She remembered how they'd chloroformed her and interrogated her and then disposed of her before she could ask any questions. That made her all the more pissed off now, knowing they hadn't been straight with her.

“Tell us what you were doing meeting Cyrus,” Eric said.

She walked up to one of the paintings, an alley in an Italian village painted in odd angles and too-bright colors. She made Eric wait several long seconds before turning to him with her arms crossed on her chest. “He called, said he had something important to tell me. He told me it was too late to turn back, that I had to go on the run. And…he told me what it means to be an Offspring.”

That got their attention. They waited for her to continue. Eric became impatient when she didn't. “What did he say?”

“Uh-uh. I'm not telling you anything until you tell me what you know. I've answered all your questions honestly, but you've answered very few of mine, and even then, I'm not sure how honest you were.”

Eric narrowed his icy blue eyes. “Don't play games with us.”

“I won't if you won't. We're a team, like it or not.
You said so yourself. That means I know everything you know and everything about you. Frankly, what you did back there freaked the hell out of me. You're not like any firebug I've ever heard about.”

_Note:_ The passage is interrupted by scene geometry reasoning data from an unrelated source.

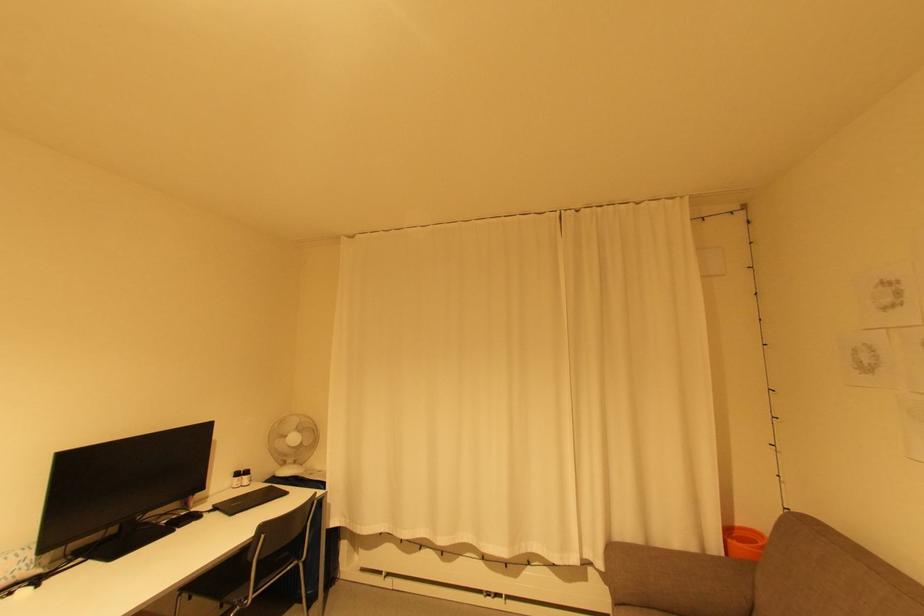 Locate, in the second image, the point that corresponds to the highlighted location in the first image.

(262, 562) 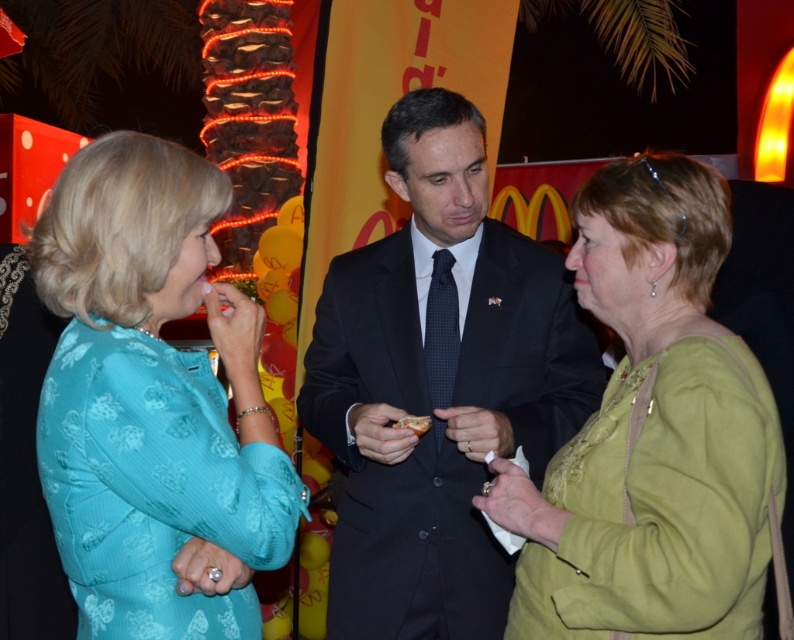 Does point (476, 198) lie behind point (178, 394)?

Yes, it is behind point (178, 394).

Which is in front, point (376, 604) or point (241, 499)?

Positioned in front is point (241, 499).

Which is in front, point (463, 531) or point (151, 164)?

Point (151, 164)

Identify the location of dark suit at center. (437, 385).

Can you confirm if dark suit at center is positioned to the left of green fabric jacket at center?

Indeed, dark suit at center is positioned on the left side of green fabric jacket at center.

Is dark suit at center to the right of green fabric jacket at center from the viewer's perspective?

In fact, dark suit at center is to the left of green fabric jacket at center.

Between point (422, 362) and point (702, 193), which one is positioned in front?

Point (702, 193) is more forward.

The width and height of the screenshot is (794, 640). I want to click on dark suit at center, so click(x=437, y=385).

Who is more forward, [160,436] or [679,593]?

Point [679,593] is more forward.

Which is behind, point (51, 246) or point (677, 291)?

Point (677, 291)

Locate an element on the screen. This screenshot has width=794, height=640. teal fabric dress at left is located at coordinates (153, 403).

Petra asked him, “What did you do?”

He started to move toward Amy, and she stiffened her shoulders and met his angry gaze with one of her own. Yes, she was afraid of Eric. She couldn't forget Cyrus's warning:
You can't trust them. Eric, in particular, is very dangerous.
What if he set her on fire, too? He'd killed two men that she knew of, and he was potentially unstable. But right now she was valuable to him, so she stood her ground.

Petra said, “Eric.”

He tried to stare Amy down for a few more seconds, and she was proud that she didn't wither. Finally he released a breath. His muscles relaxed, and so did hers.

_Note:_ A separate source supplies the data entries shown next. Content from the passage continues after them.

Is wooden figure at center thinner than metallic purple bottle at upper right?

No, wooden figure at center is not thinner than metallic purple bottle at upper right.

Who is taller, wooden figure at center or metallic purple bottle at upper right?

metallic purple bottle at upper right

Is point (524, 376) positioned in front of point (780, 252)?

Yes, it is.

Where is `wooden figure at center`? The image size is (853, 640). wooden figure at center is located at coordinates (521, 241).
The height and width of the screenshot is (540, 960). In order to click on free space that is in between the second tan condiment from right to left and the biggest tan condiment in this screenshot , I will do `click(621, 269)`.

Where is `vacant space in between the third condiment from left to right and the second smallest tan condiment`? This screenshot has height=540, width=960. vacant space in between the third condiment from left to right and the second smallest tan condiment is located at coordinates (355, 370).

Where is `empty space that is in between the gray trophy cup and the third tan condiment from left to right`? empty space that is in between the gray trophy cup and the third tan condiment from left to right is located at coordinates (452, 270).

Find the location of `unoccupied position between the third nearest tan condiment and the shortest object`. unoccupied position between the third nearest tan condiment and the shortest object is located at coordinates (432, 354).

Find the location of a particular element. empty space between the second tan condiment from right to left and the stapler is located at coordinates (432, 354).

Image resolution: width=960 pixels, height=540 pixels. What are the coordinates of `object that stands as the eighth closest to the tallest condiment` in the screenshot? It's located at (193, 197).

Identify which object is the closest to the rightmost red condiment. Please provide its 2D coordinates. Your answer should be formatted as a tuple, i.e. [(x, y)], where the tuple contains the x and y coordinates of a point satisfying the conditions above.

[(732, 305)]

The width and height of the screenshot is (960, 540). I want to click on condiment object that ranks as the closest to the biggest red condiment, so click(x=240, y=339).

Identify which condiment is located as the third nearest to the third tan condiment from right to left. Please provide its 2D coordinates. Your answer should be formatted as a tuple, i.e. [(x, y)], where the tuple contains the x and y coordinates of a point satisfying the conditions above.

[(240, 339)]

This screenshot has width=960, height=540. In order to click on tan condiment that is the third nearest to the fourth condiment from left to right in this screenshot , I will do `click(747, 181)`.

“We don't know all that much,” he said. “One of the things we suspect the Offspring have in common is some kind of bioenergetic ability.”

“Bioenergetic?”

“Energy transformation. Psychic. Since we were kids, Lucas had these weird episodes where he woke up at night and drew prescient sketches. He has no memory of doing it.”

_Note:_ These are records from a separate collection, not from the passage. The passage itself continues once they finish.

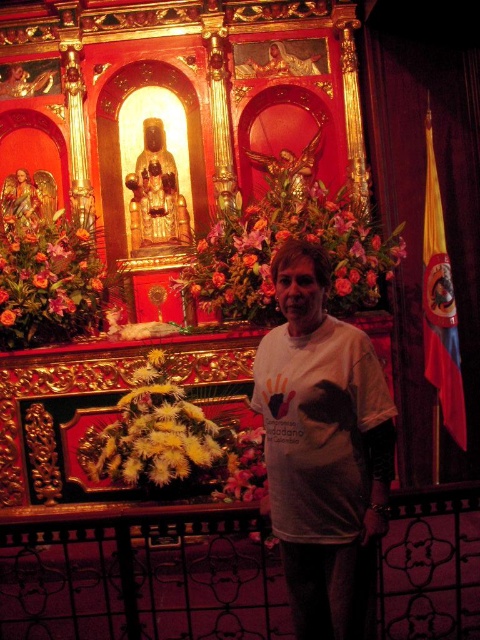 You are a florist who needs to rearrange the floral bouquet at center and the orange floral bouquet at left for a ceremony. The venue requires that the distance between them must be exactly 8 meters. Based on the current setup, will you need to adjust their positions?

The floral bouquet at center and orange floral bouquet at left are currently 8.01 meters apart. Since the required distance is exactly 8 meters, you will need to move them slightly closer to meet the venue requirement. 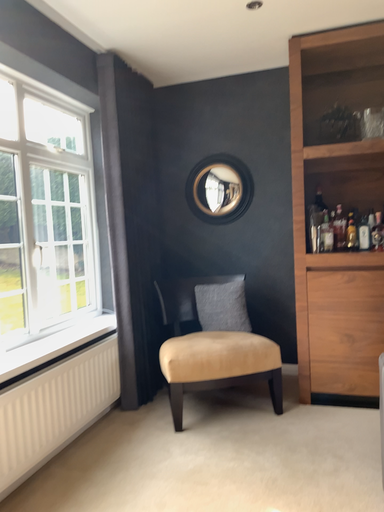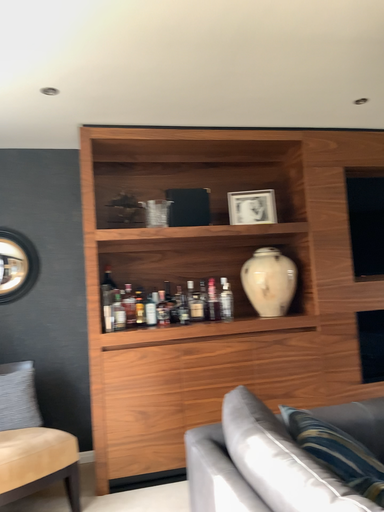 Question: How did the camera likely rotate when shooting the video?

Choices:
 (A) rotated left
 (B) rotated right

Answer: (B) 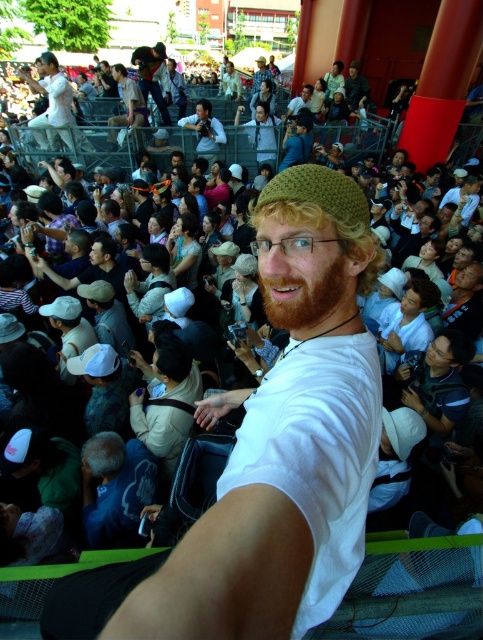 Is matte black camera at center positioned at the back of green knitted hat at center?

Yes, matte black camera at center is behind green knitted hat at center.

Which of these two, matte black camera at center or green knitted hat at center, stands taller?

matte black camera at center is taller.

This screenshot has width=483, height=640. Find the location of `matte black camera at center`. matte black camera at center is located at coordinates (204, 131).

Image resolution: width=483 pixels, height=640 pixels. I want to click on matte black camera at center, so click(x=204, y=131).

Between white cotton shirt at center and reddish-brown hair at center, which one appears on the right side from the viewer's perspective?

From the viewer's perspective, reddish-brown hair at center appears more on the right side.

Does white cotton shirt at center have a greater height compared to reddish-brown hair at center?

Correct, white cotton shirt at center is much taller as reddish-brown hair at center.

Who is more distant from viewer, (316, 461) or (285, 326)?

Point (285, 326)

This screenshot has height=640, width=483. Identify the location of white cotton shirt at center. (269, 460).

Can you confirm if reddish-brown hair at center is bigger than matte white shirt at upper left?

Actually, reddish-brown hair at center might be smaller than matte white shirt at upper left.

Who is positioned more to the right, reddish-brown hair at center or matte white shirt at upper left?

From the viewer's perspective, reddish-brown hair at center appears more on the right side.

Does point (331, 266) lie in front of point (61, 90)?

Yes, point (331, 266) is in front of point (61, 90).

At what (x,y) coordinates should I click in order to perform the action: click on reddish-brown hair at center. Please return your answer as a coordinate pair (x, y). This screenshot has width=483, height=640. Looking at the image, I should click on (303, 298). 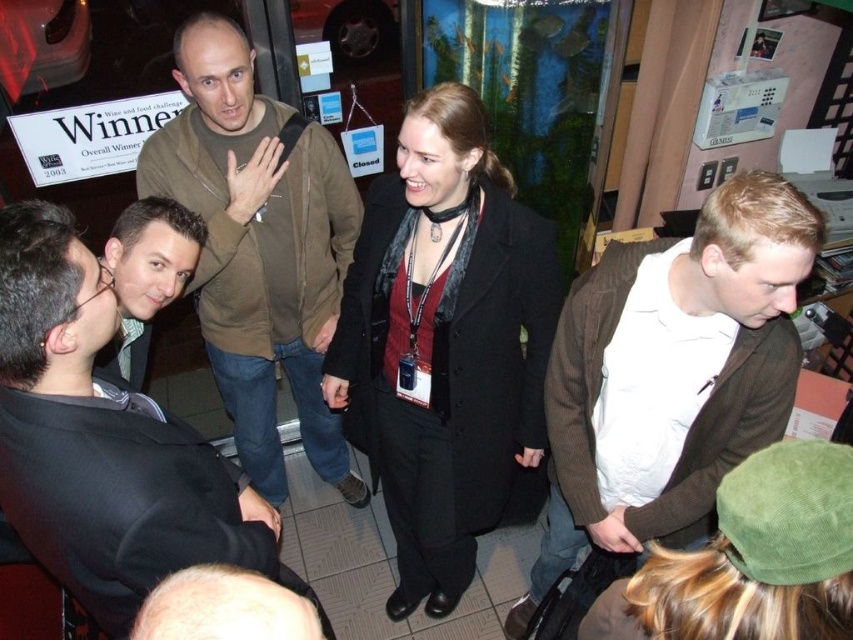 Question: Estimate the real-world distances between objects in this image. Which object is closer to the black suit at left?

Choices:
 (A) brown corduroy sweater at center
 (B) brown corduroy jacket at center

Answer: (B)

Question: Which object is closer to the camera taking this photo?

Choices:
 (A) black suit at left
 (B) brown corduroy jacket at center
 (C) brown corduroy sweater at center

Answer: (A)

Question: From the image, what is the correct spatial relationship of brown corduroy sweater at center in relation to brown corduroy jacket at center?

Choices:
 (A) left
 (B) right

Answer: (B)

Question: Does brown corduroy sweater at center appear over brown corduroy jacket at center?

Choices:
 (A) no
 (B) yes

Answer: (A)

Question: Based on their relative distances, which object is nearer to the black suit at left?

Choices:
 (A) brown corduroy jacket at center
 (B) brown corduroy sweater at center

Answer: (A)

Question: Is black suit at left smaller than brown corduroy jacket at center?

Choices:
 (A) no
 (B) yes

Answer: (B) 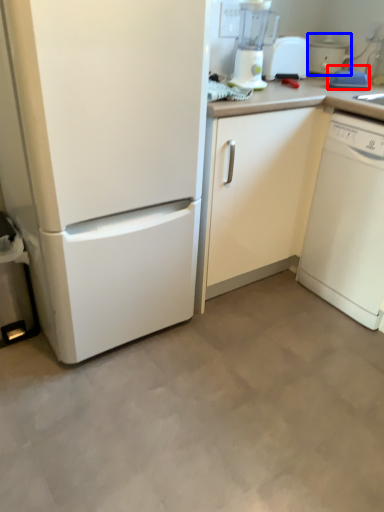 Question: Which of the following is the farthest to the observer, appliance (highlighted by a red box) or cooker (highlighted by a blue box)?

Choices:
 (A) appliance
 (B) cooker

Answer: (B)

“Like these?” Amy said, walking over to the one on the easel that showed someone lying dead on the ground. His warning. She sucked in a breath.

“What?” Petra asked, coming up beside her.

“He said I would be betrayed and someone would die because of that. He thought it would be me.” She turned to them. “Cyrus did betray me, in a way, but he was the one who died. Lucas was right.”

“He's usually right,” Eric said. “When he gets the same sketch four nights in a row, what he draws always happens on the fifth day.”

Amy flipped past the one on top to his previous sketches and stopped at one that depicted a woman getting slashed with a knife. She flipped to the next sketch and was about to turn away when she saw it was of a woman who looked a lot like her, with frizzy, thick hair and a boyish-straight body. A man had grabbed her, a knife to her throat.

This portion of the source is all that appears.